Naz Quadri

Posted on Mar 31 • Originally published at nazquadri.dev

What "Connected" Means in TCP

#linux #programming #systems #tutorial

What "Connected" Means in TCP

The Three-Packet Handshake Between Two Kernels Who've Never Met

Reading time: ~13 minutes

You called connect(). Your code moved on. You're "connected."

Nothing physical connected. No wire was plugged in. No circuit was closed. Three packets flew across the network and landed in two kernel data structures — a hash table entry on your machine and a hash table entry on the server — and that's it. That's the whole "connection." A gentleman's agreement between two kernels who've never met, maintained by nothing more than both sides keeping their word.

The moment either kernel loses that state — crash, memory pressure, a firewall that forgets to tell anyone — your "connection" evaporates. The wire is still there. The bytes stop flowing.

Most of us debug socket code for years without understanding what connect() actually does. Every mysterious hang is a debt being collected. Let's fix it.

The State Machine Behind `connect()`

The kernel maintains a state machine for every TCP connection. You've probably seen a diagram of it in a textbook and immediately forgotten it. That's fair — the full diagram has eleven states and looks like a fire escape route — which it is, in a way. Every state represents a moment when one side might crash and the other needs a graceful exit. RFC 793 defined all eleven in 1981.

But here's the part that matters: when you call connect(), your kernel doesn't "connect" to anything. It starts a negotiation. A very specific, three-packet negotiation called the handshake.

Here's what actually happens:

Your machine                    Remote machine
     │                               │
     │  ──── SYN ──────────────────► │   "I want to talk. My sequence starts at X."
     │                               │
     │  ◄─── SYN-ACK ─────────────── │   "OK. Mine starts at Y. I got your X."
     │                               │
     │  ──── ACK ──────────────────► │   "Got it. Now we're both synchronized."
     │                               │
   ESTABLISHED                  ESTABLISHED

Three packets. That's the whole handshake.

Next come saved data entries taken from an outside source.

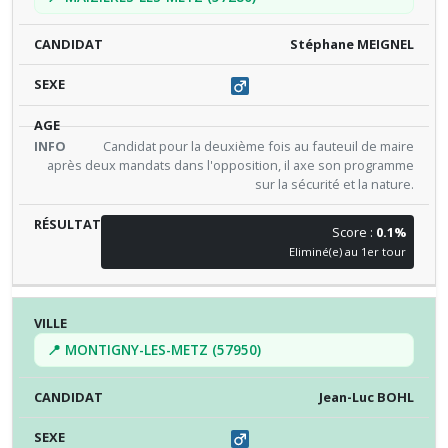
Stéphane MEIGNEL
Candidat pour la deuxième fois au fauteuil de maire
après deux mandats dans l'opposition, il axe son programme
sur la sécurité et la nature.
Score :
0.1%
Eliminé(e) au 1er tour
📍 MONTIGNY-LES-METZ (57950)
Jean-Luc BOHL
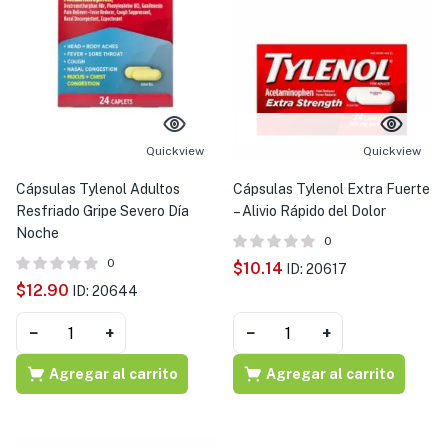
Quickview
Quickview
Cápsulas Tylenol Adultos
Cápsulas Tylenol Extra Fuerte
Resfriado Gripe Severo Día
– Alivio Rápido del Dolor
Noche
0
0
$
10.14
ID: 20617
$
12.90
ID: 20644
−
+
−
+
Agregar al carrito
Agregar al carrito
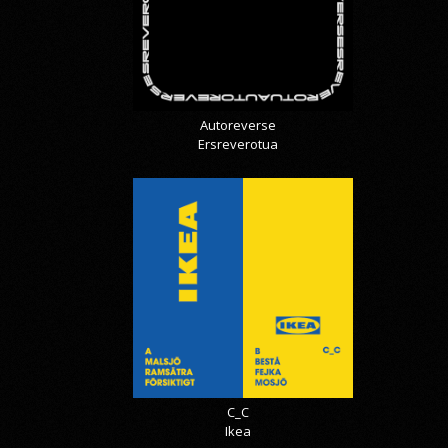
Autoreverse
Ersreverotua
C_C
Ikea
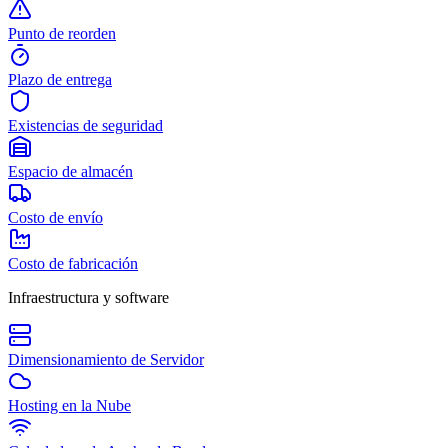
Punto de reorden
Plazo de entrega
Existencias de seguridad
Espacio de almacén
Costo de envío
Costo de fabricación
Infraestructura y software
Dimensionamiento de Servidor
Hosting en la Nube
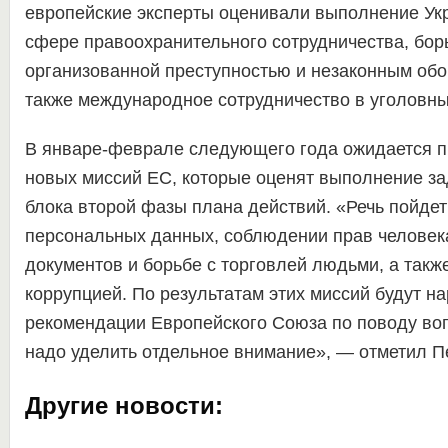
европейские эксперты оценивали выполнение Ук
сфере правоохранительного сотрудничества, бор
организованной преступностью и незаконным обо
также международное сотрудничество в уголовны
В январе-феврале следующего года ожидается п
новых миссий ЕС, которые оценят выполнение за
блока второй фазы плана действий. «Речь пойдет
персональных данных, соблюдении прав человека
документов и борьбе с торговлей людьми, а такж
коррупцией. По результатам этих миссий будут н
рекомендации Европейского Союза по поводу во
надо уделить отдельное внимание», — отметил П
Другие новости:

The SYN packet contains a randomly chosen sequence number — a 32-bit integer that will be used to label every byte your machine sends. The server responds with its own SYN (it needs to start its own sequence), plus an ACK for yours. Your ACK completes the circle.

After those three packets, both kernels have entered the ESTABLISHED state in their connection tables. The "connection" now exists.

A Pair of Hash Table Entries

What does that state actually look like? On Linux, every socket is a file descriptor — the same integer handle the kernel uses for files, pipes, and everything else. The kernel maintains a hash table of sockets keyed by a four-tuple:

(source IP, source port, destination IP, destination port)

This four-tuple uniquely identifies a connection. Your machine can have thousands of connections to the same server on the same port — as long as the source port is different, they're different entries in the hash table.

When connect() returns, there is one entry in your kernel's connection table and one in the server's. That's your "connection." It's not a circuit. It's not a reserved channel. It's two structs in two hash tables on two machines, agreeing to honor a sequence number protocol.

When you're not sending anything, nothing is happening on the wire. The connection just... sits there. In RAM. Two kernels keeping state about each other.

Why Sequence Numbers Exist

The original problem TCP solved is: the internet is unreliable. Packets get dropped. They arrive out of order. Routers duplicate them. They might take wildly different paths.

IP doesn't care. IP's job is to route packets best-effort and move on. TCP's job is to build a reliable, ordered byte stream on top of that chaos.

The way it does this is with sequence numbers. Every byte you send has a position in the stream. If packet 3 arrives before packet 2, the receiver buffers it and waits. If packet 2 never arrives, the receiver asks for it again. If the same data arrives twice (duplicated in transit), the sequence number identifies the duplicate and it gets discarded.

The sequence number you start with isn't zero. It's chosen randomly, for security: if it were predictable, an attacker could inject packets into your stream by guessing the next expected sequence number. This attack is called a blind injection attack — Kevin Mitnick used predictable sequence numbers in his 1994 attack on Tsutomu Shimomura to hijack a trusted connection. RFC 6528 randomizes initial sequence numbers specifically to prevent this. The randomness is the defense.

The Buffer Between You and the Wire

Here's the piece of the mental model that surprises people most.

When you call send(), your bytes do not go on the wire. They go into a buffer in the kernel.

The kernel's socket send buffer sits between your application and the network stack. send() copies your bytes there and returns immediately. The kernel sends them when it decides to — based on network conditions, the receiver's capacity, and a timer.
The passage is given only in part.